Bestellinformation
| Produkt | Katalog # | EINHEIT | Preis | ANZAHL | Favoriten | |
EAR2 CRISPR Activation Plasmid (m) | sc-420216-ACT | 20 µg | $397.00 | |||
EAR2 CRISPR Activation Plasmid (m2) | sc-420216-ACT-2 | 20 µg | $397.00 |
Das Mausgen *Nr2f6* kodiert den verwaisten nukleären Rezeptor EAR2 (NR2F6), einen ligandenunabhängigen Transkriptionsfaktor, der an Hormon-Response-Elemente bindet und so Genprogramme reguliert, die Differenzierung, Stoffwechsel und Immunhomöostase steuern. EAR2 ist in Signalnetzwerke nukleärer Rezeptoren eingebunden und kann Transkriptionsantworten nachgeschaltet an entzündliche Reize und Entwicklungswege modulieren, einschließlich kontextabhängiger Wechselwirkungen mit Retinoid- und Steroidrezeptor-Schaltkreisen. In Immunzellen wurde die NR2F6-Aktivität mit der Feinabstimmung der Zytokinexpression und von T‑Zell-Effektorfunktionen in Verbindung gebracht, was sie für die Untersuchung von Mechanismen der Immuntoleranz und chronischer Entzündung relevant macht. Eine fehlregulierte NR2F6/EAR2-Expression wurde in mehreren krankheitsassoziierten Transkriptionssignaturen beschrieben, was ihren Einsatz in Modellen der Krebsbiologie, Autoimmunität und Gewebeumbauprozesse unterstützt.

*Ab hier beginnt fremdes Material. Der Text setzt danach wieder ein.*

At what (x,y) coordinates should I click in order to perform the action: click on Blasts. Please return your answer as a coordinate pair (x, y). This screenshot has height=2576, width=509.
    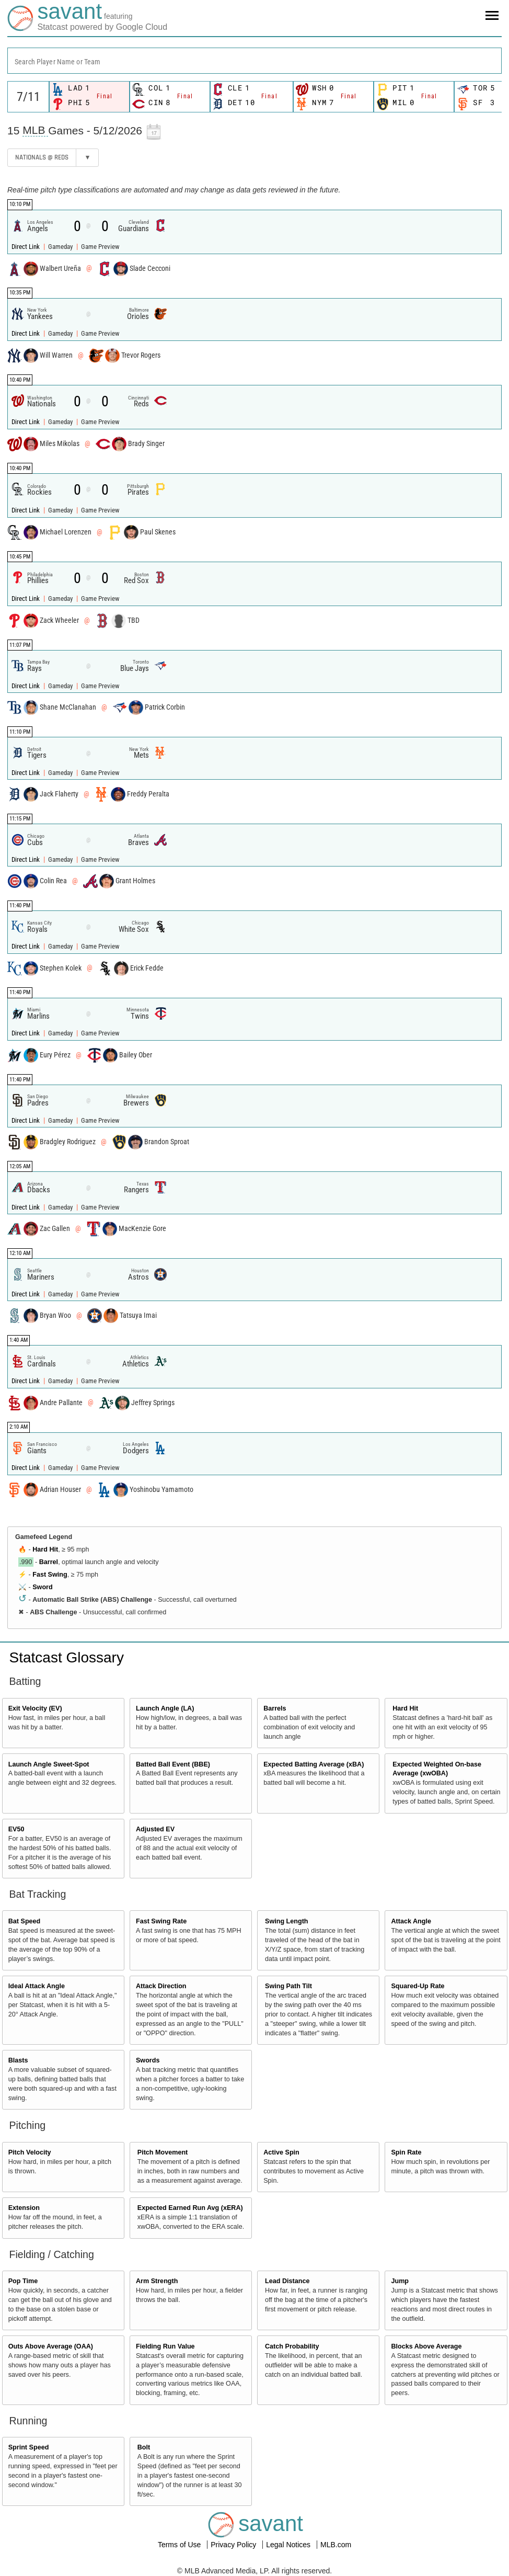
    Looking at the image, I should click on (18, 2060).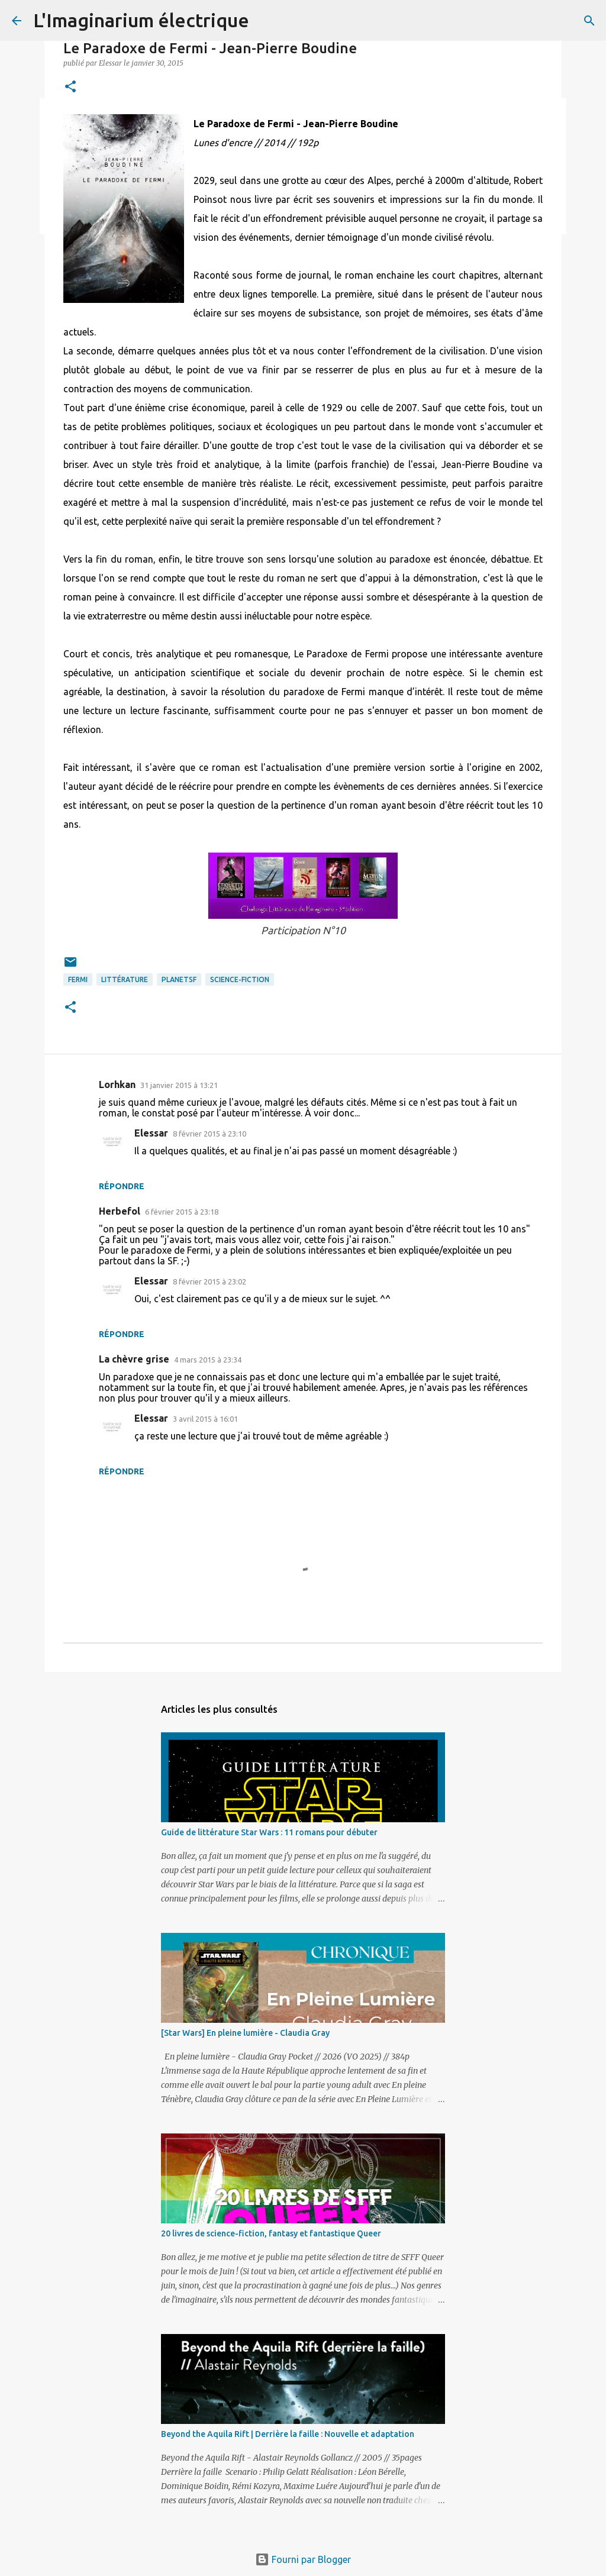 The height and width of the screenshot is (2576, 606). What do you see at coordinates (119, 1211) in the screenshot?
I see `Herbefol` at bounding box center [119, 1211].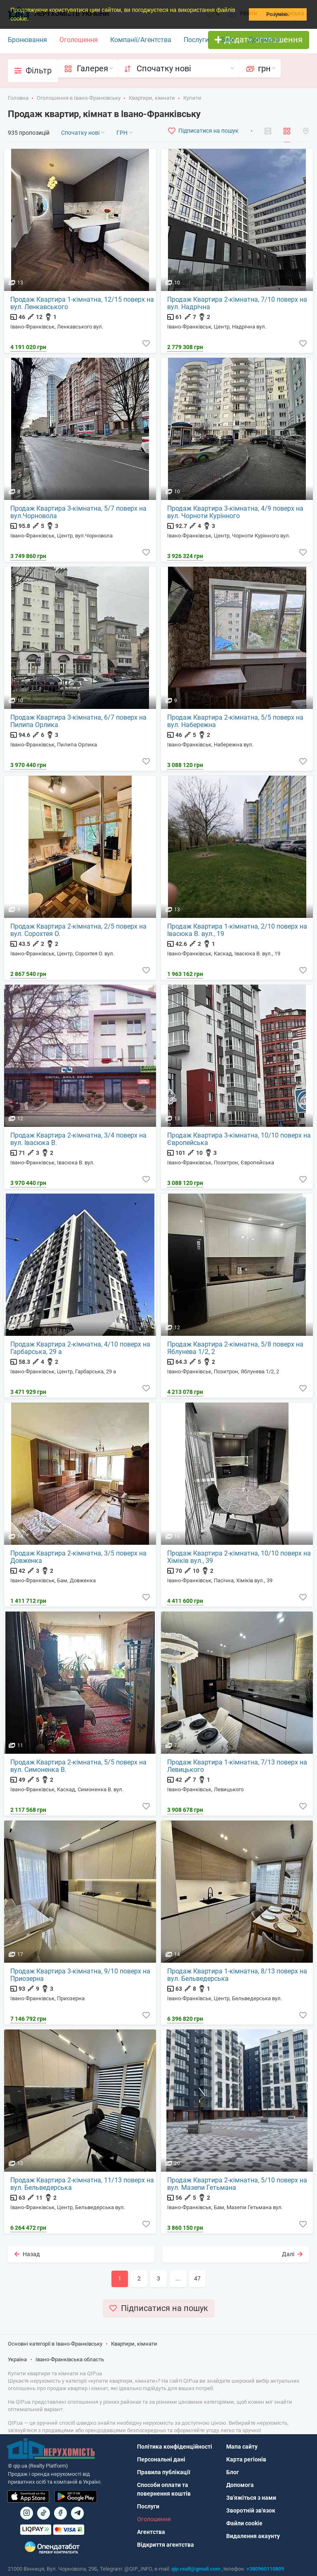 This screenshot has width=317, height=2576. I want to click on Агентства, so click(151, 2532).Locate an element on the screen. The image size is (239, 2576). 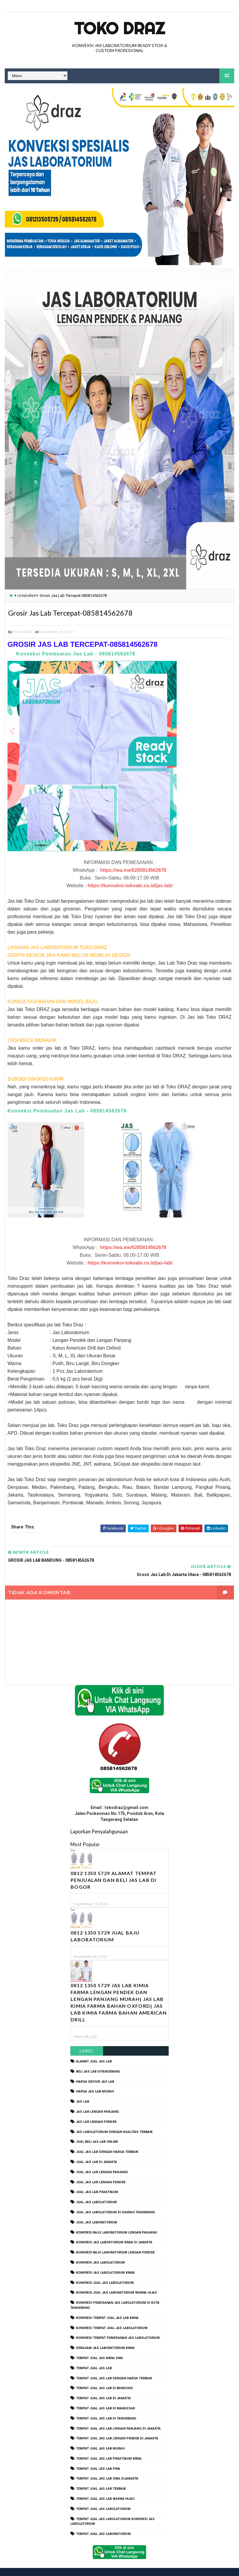
konveksi tempat jual jas labolatorium is located at coordinates (112, 2315).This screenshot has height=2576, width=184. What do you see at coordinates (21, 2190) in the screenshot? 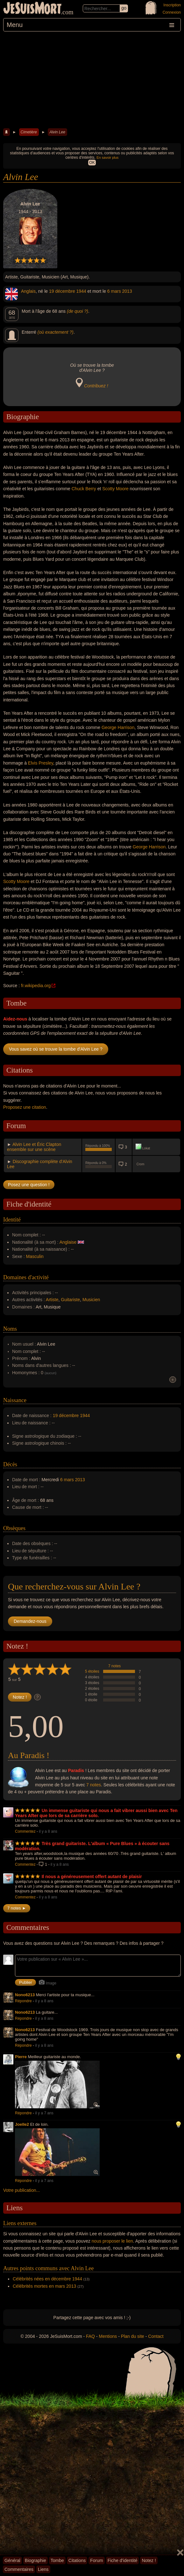
I see `Votre publication...` at bounding box center [21, 2190].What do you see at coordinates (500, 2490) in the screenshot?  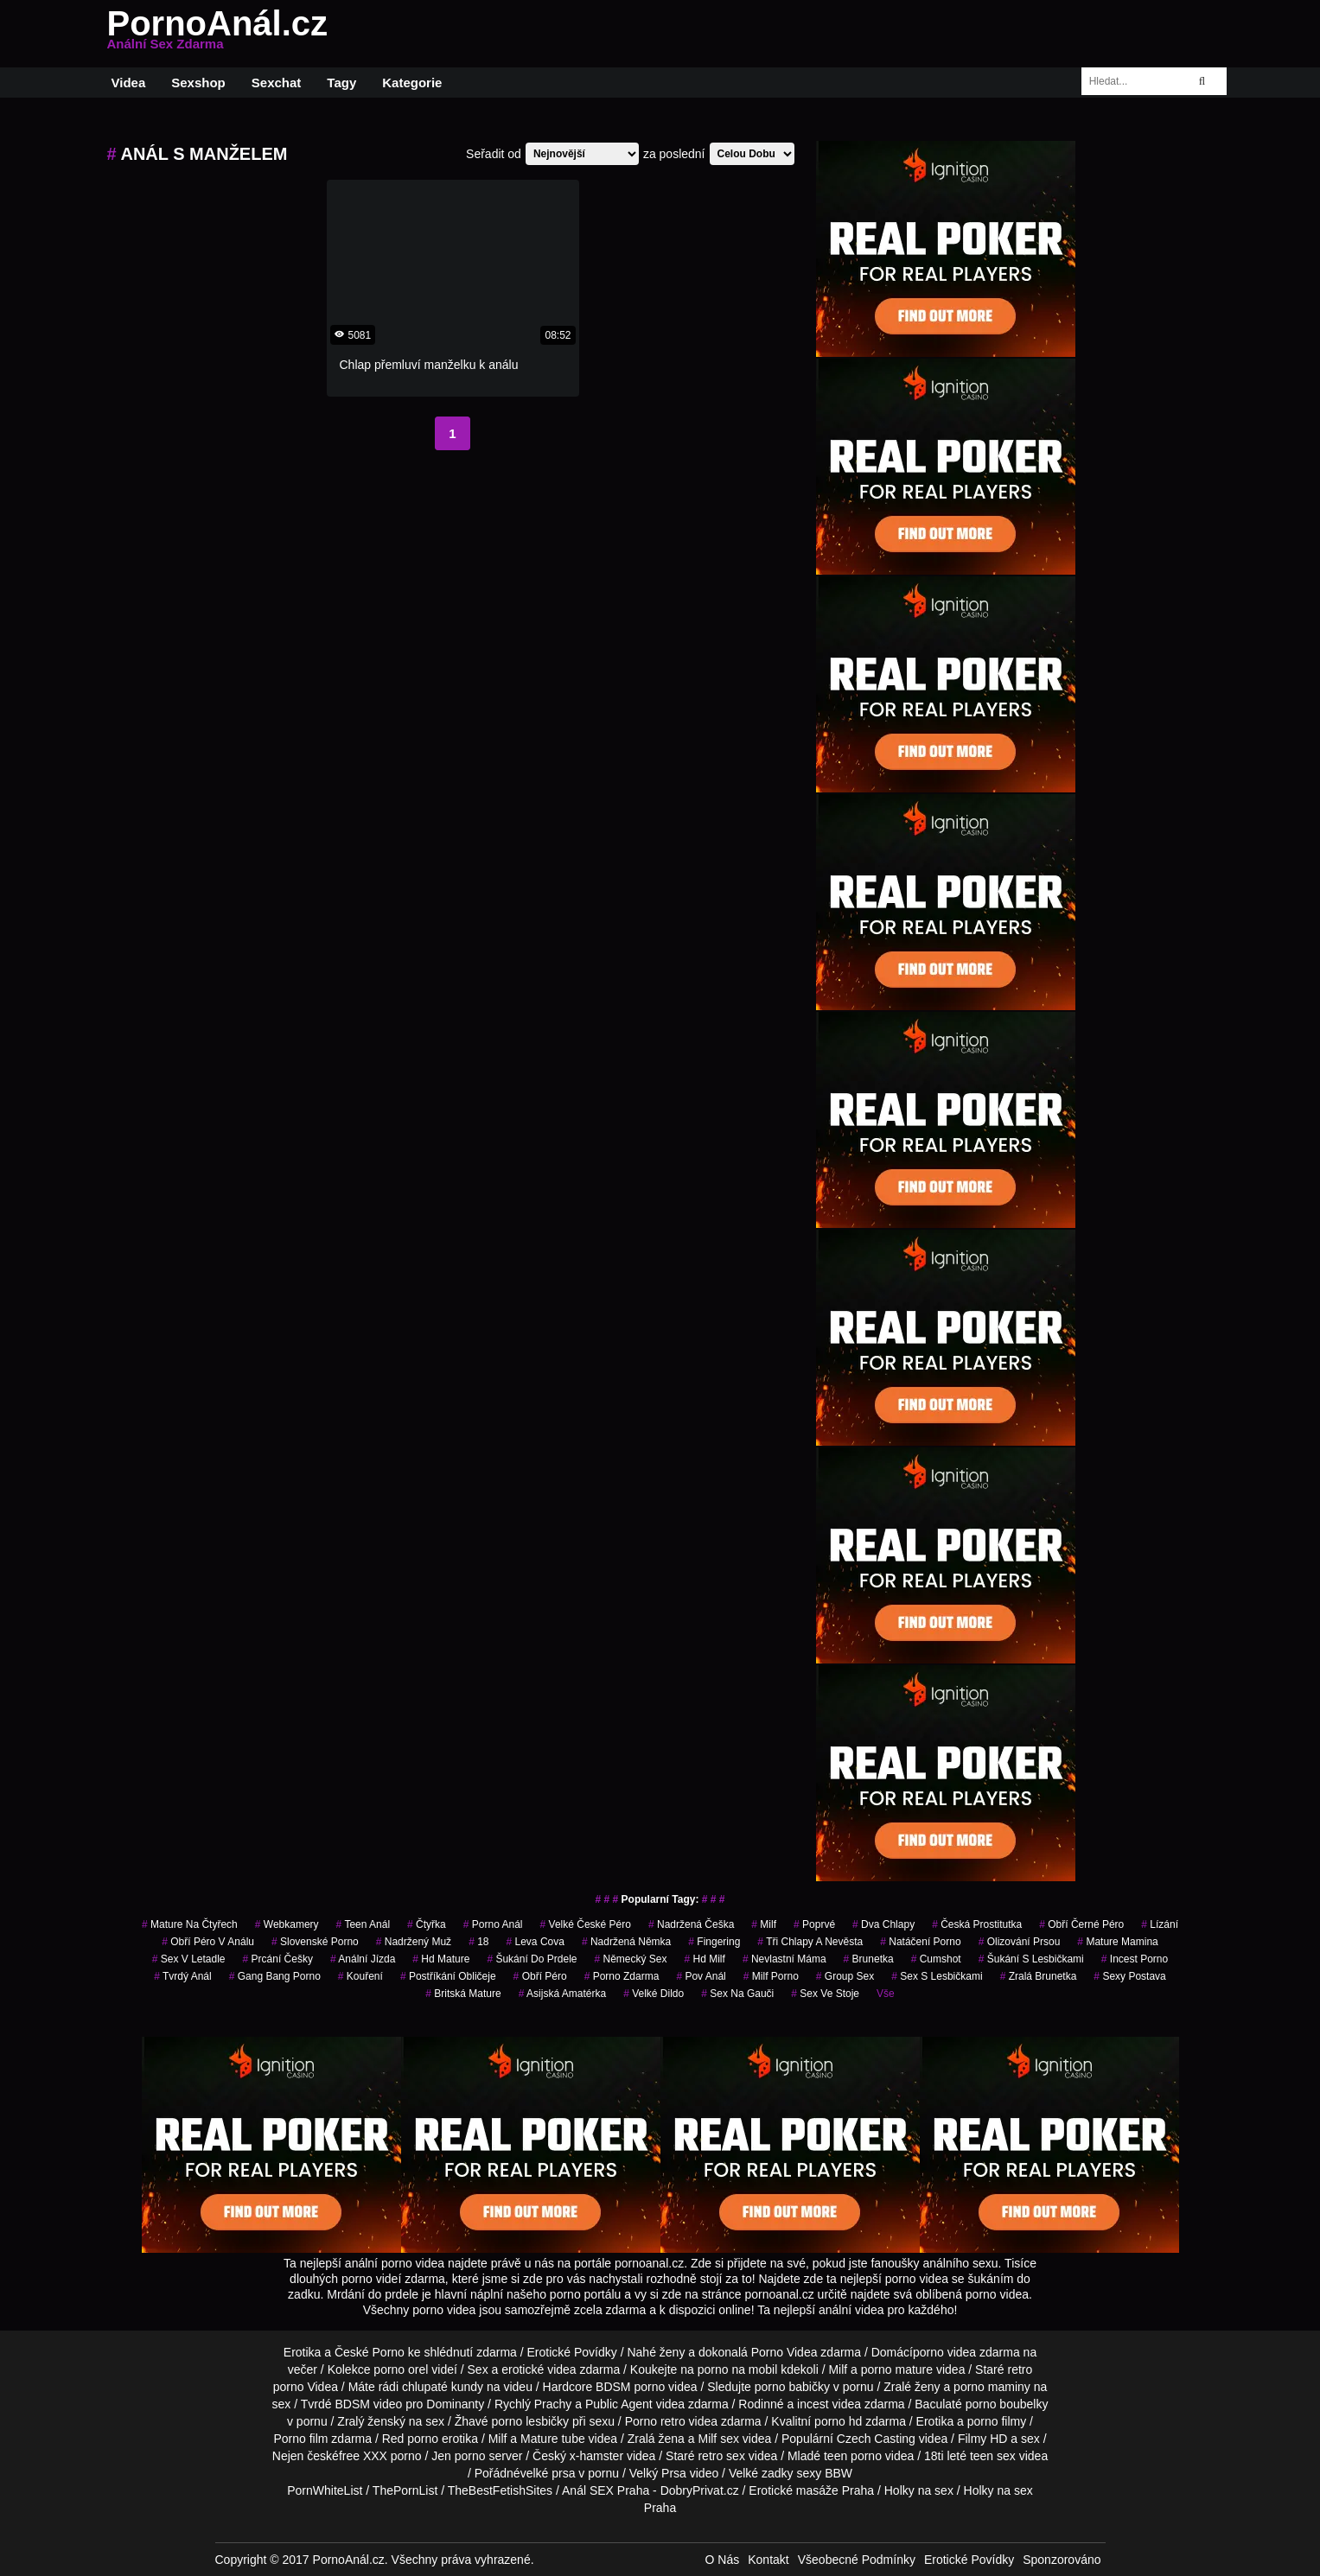 I see `TheBestFetishSites` at bounding box center [500, 2490].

EAR2 Das CRISPR-Aktivierungsplasmid (m) bietet einen gezielten, nicht-destruktiven Ansatz zur Hochregulierung der endogenen Nr2f6-Expression, ohne die zugrunde liegende DNA-Sequenz zu verändern.
EAR2 Das CRISPR-Aktivierungsplasmid (m) ist ein aus drei Plasmiden bestehendes synergistisches Aktivierungsmediator-System (SAM), das für eine hocheffiziente, ortsspezifische transkriptionelle Hochregulation des Nr2f6-Lokus in menschlichen Zelllinien entwickelt wurde. Das System basiert auf einem katalytisch inaktiven Cas9 (dCas9), das zwei inaktivierende Mutationen (D10A und N863A) trägt, welche die Nukleaseaktivität eliminieren, während die DNA-Bindung erhalten bleibt. Dieses dCas9 ist mit VP64, einem potenten Transkriptionsaktivator, fusioniert und wird zusammen mit einem Blasticidin-Resistenzgen zur Selektion koexprimiert. Das zweite Plasmid kodiert das MS2-p65-HSF1-Fusionsprotein, einen sekundären Aktivatorkomplex, der zusammen mit dCas9-VP64 wirkt, sowie ein Hygromycin-Resistenzgen. Das dritte Plasmid kodiert für eine zielspezifische 20-nt-sgRNA, die an zwei MS2-RNA-Aptamere fusioniert ist, welche den MS2-p65-HSF1-Komplex an die Aktivierungsstelle rekrutieren, begleitet von einem Puromycin-Resistenzgen. Die drei Plasmide werden im Massenverhältnis 1:1:1 verabreicht, um eine ausgewogene Expression aller Systemkomponenten zu gewährleisten.
Nach der Assemblierung am Zielort bindet der SAM-Komplex etwa 200 bp stromaufwärts der Nr2f6-Transkriptionsstartstelle, wo VP64, p65 und HSF1 gemeinsam die Transkriptionsmaschinerie rekrutieren und die Hochregulation der endogenen EAR2-Expression vorantreiben. Im Gegensatz zu nukleaseaktivem Cas9 verursacht dCas9 keine Doppelstrangbrüche und verändert die genomische Sequenz nicht, wodurch der native Nr2f6-Locus erhalten bleibt und die Untersuchung von EAR2-abhängigen Transkriptionsreaktionen am endogenen Locus ermöglicht wird. Dies macht es zu einem wertvollen Werkzeug für Funktionsstudien, die Identifizierung von Zielgenen und die Modellierung der Wiederherstellung des EAR2-Signalwegs in Tumorzellen mit stillgelegtem oder reduziertem Nr2f6-Ausdruck.
Nur für Forschungszwecke. Nicht für diagnostische oder therapeutische Zwecke bestimmt.